Mon
Sep
24
Database Searching -- not for beginners!
There has been a recent surge of ‘Virtual Assistants’ and other remote or offshore support for the recruiting industry. The idea is that recruiters can save money and time by delegating simple and routine tasks to offsite workers. These offsite workers are inexpensive because they are either living in a foreign country or are junior in the recruiting industry (often experts at admin support, but are not recruiters).There is a problem here.
Virtual assistance works great for simple and routine tasks… no denying that. The problem arises when the duties of the Virtual Assistant include searching candidate databases.
Searching databases is not simple. The technology interface leads us to believe that it is — all you need to do is put in the right criteria and the right results will come out, right? While that may be true (though not always because the technology itself can be quirky), what are the “right criteria”? That’s where experience and knowledge comes in.
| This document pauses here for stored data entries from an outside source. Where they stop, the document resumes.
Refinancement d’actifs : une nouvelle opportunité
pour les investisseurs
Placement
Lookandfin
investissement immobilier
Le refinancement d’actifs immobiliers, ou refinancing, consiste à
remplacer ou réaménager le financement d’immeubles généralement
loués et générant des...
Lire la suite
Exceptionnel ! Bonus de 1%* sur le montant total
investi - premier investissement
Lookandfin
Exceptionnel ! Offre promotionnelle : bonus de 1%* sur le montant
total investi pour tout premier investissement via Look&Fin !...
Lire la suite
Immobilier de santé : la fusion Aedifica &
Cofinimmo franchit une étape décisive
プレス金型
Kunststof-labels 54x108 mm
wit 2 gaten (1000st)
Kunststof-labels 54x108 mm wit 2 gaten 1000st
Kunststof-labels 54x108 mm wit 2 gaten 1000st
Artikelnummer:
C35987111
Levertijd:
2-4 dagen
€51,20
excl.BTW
Database sourcing is just like any other kind of research. It takes time, training, practice, and effort to be good at it. Imagine an attorney sending a high school student into a law library to research precedents for a case… that’s the equivalent of a junior person doing database research. Two people searching the same database with different skill levels will achieve radically different results.
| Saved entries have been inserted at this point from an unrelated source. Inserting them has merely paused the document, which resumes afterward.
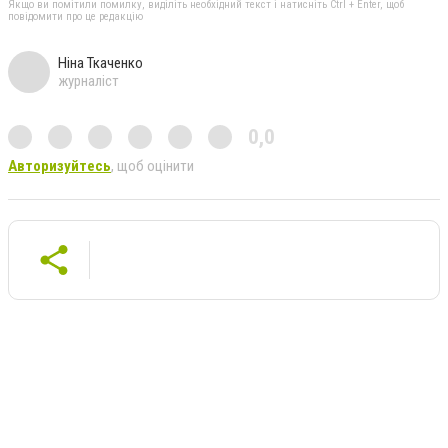
Якщо ви помітили помилку, виділіть необхідний текст і натисніть Ctrl + Enter, щоб
повідомити про це редакцію
Ніна Ткаченко
журналіст
0,0
Авторизуйтесь
, щоб оцінити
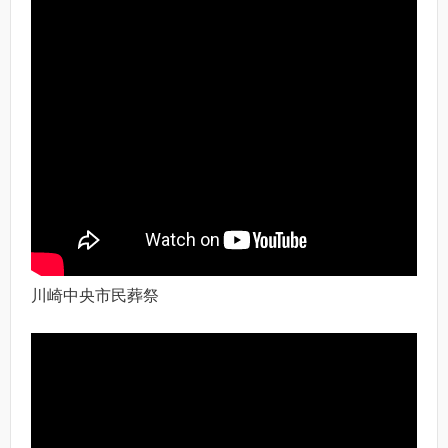
川崎中央市民葬祭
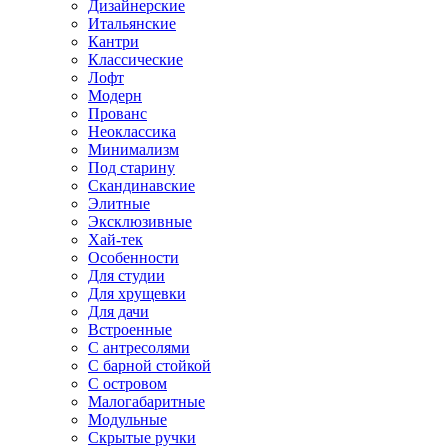
Дизайнерские
Итальянские
Кантри
Классические
Лофт
Модерн
Прованс
Неоклассика
Минимализм
Под старину
Скандинавские
Элитные
Эксклюзивные
Хай-тек
Особенности
Для студии
Для хрущевки
Для дачи
Встроенные
С антресолями
С барной стойкой
С островом
Малогабаритные
Модульные
Скрытые ручки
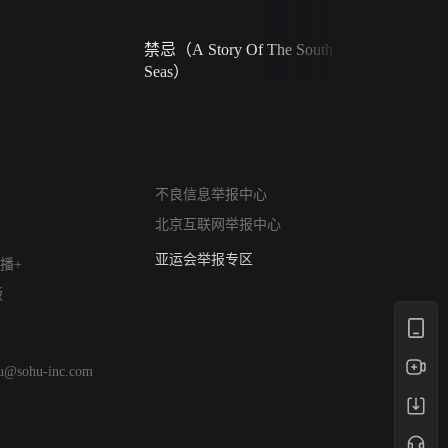
禁忌（A Story Of The South
火球（Ball 
Seas）
网络暴力有害信息举报
不良信息举报中心
12318 文化市场举报
北京互联网举报中心
算法推荐专项举报
亚运会举报专区
播+
涉历史虚无举报
版
网络谣言信息专项
涉政举报入口
涉未成年人举报
hu@sohu-inc.com
清朗自媒体乱象举报
涉民族宗教有害信息举报
清朗·生活服务类内容举报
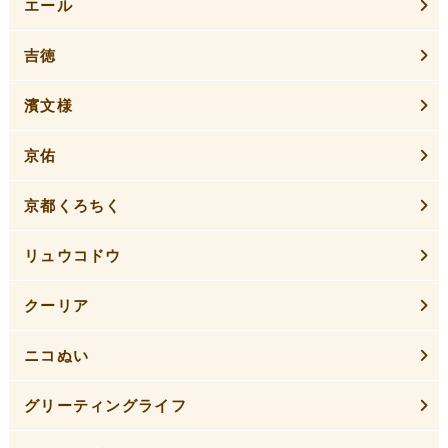
エール
吉徳
濱文様
京佑
京都くろちく
リュウコドウ
クーリア
ニコぬい
グリーティングライフ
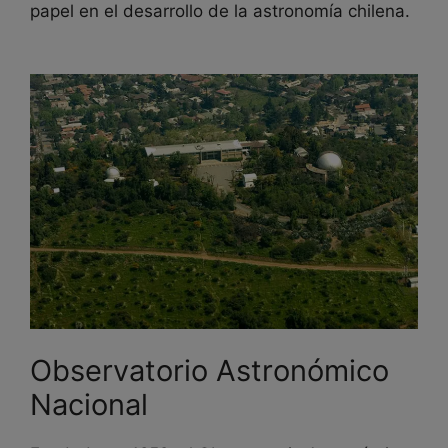
papel en el desarrollo de la astronomía chilena.
Observatorio Astronómico
Nacional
Effective searching also requires a very firm grasp of American English. Why? Because resumes in the databases are usually written in American English. The searcher needs to understand what word is equivalent to another, what word radically changes its meaning when misspelled, what phrases are too common to be useful, etc.
There are entire industries devoted to information research; there are university degrees in library science. If you are spending money on an expensive American candidate database only to have it searched by someone who is either inexperienced or a non-fluent American English speaker, it’s like letting your 12-year old kid enter a race in your Ferrari. It’s a waste of money and resources, you will probably not get the results you want, and the whole project has a good chance of crashing and burning.